Reduced high-frequency HRV has been observed in depressed patients in comparison with nondepressed groups, although discrepant reports exist. In patients with angiographically confirmed CAD, diminished HRV during 24-h Holter monitoring was significantly more common in depressed patients than in matched nondepressed patients. Diminished high-frequency HRV is thought to reflect decreased parasympathetic tone, possibly predisposing patients to ventricular arrhythmias and perhaps to the excessive cardiovascular mortality found in CVD patients with a comorbid major depressive disorder. Diminished HRV in patients with major depression also may be contributed to by a deficiency of omega-3 fatty acids in this patient population. Not only have multiple studies documented a deficiency of omega-3 fatty acids in patients with major depression, these polyunsaturated lipids possess antiarrhythmic properties and reduce the risk of ventricular arrhythmias.
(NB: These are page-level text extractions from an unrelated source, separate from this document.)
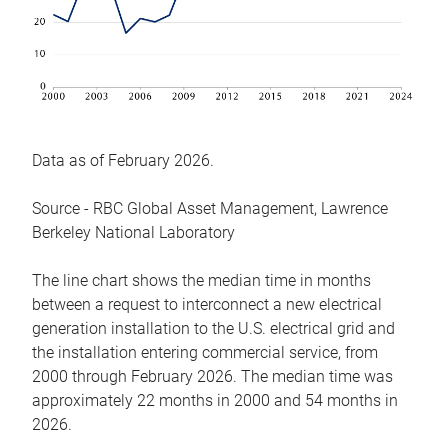
Data as of February 2026.
Source - RBC Global Asset Management, Lawrence
Berkeley National Laboratory
The line chart shows the median time in months
between a request to interconnect a new electrical
generation installation to the U.S. electrical grid and
the installation entering commercial service, from
2000 through February 2026. The median time was
approximately 22 months in 2000 and 54 months in
2026.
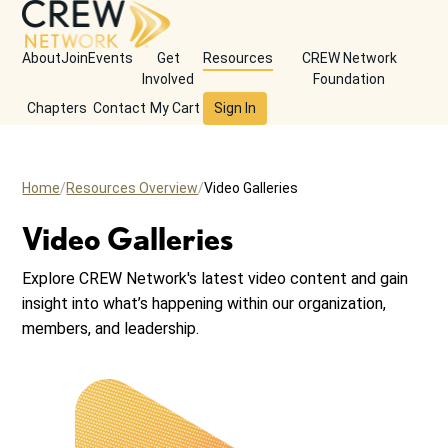
About
Join
Events
Get
Resources
CREW Network
Involved
Foundation
Chapters
Contact
My Cart
Sign In
Home
Resources Overview
Video Galleries
Video Galleries
Explore CREW Network's latest video content and gain
insight into what’s happening within our organization,
members, and leadership.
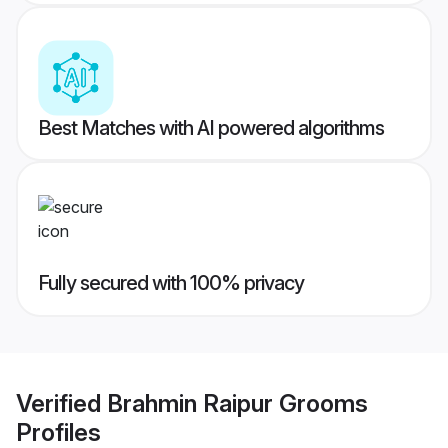
Best Matches with AI powered algorithms
Fully secured with 100% privacy
Verified
Brahmin Raipur Grooms
Profiles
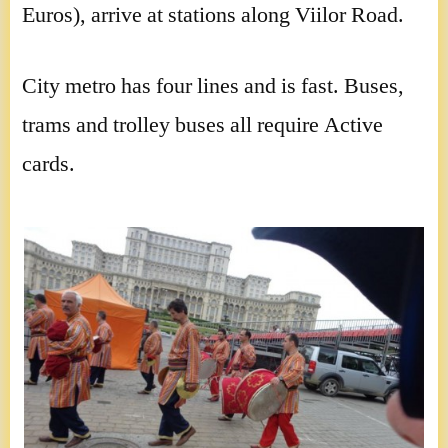
Euros), arrive at stations along Viilor Road.
City metro has four lines and is fast. Buses,
trams and trolley buses all require Active
cards.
Few studies have documented improvement of reduced HRV after effective depression treatment, either antidepressant or cognitive behavioral psychotherapy. Nevertheless, the complexity and chaos of HRV of depressed patients is increasingly characterized using nonlinear techniques, though the physiologic significance of such nontraditional methods requires further examination. Nevertheless, the prognostic importance of improvement in diminished HRV in depressed patients remains an intriguing area of research. Subsequent investigations will also seek to determine the processes that underlie ultralow and very-low-frequency bands of the heart power spectrum; whether these bands are altered in depressed patients (with or without CVD) remains obscure.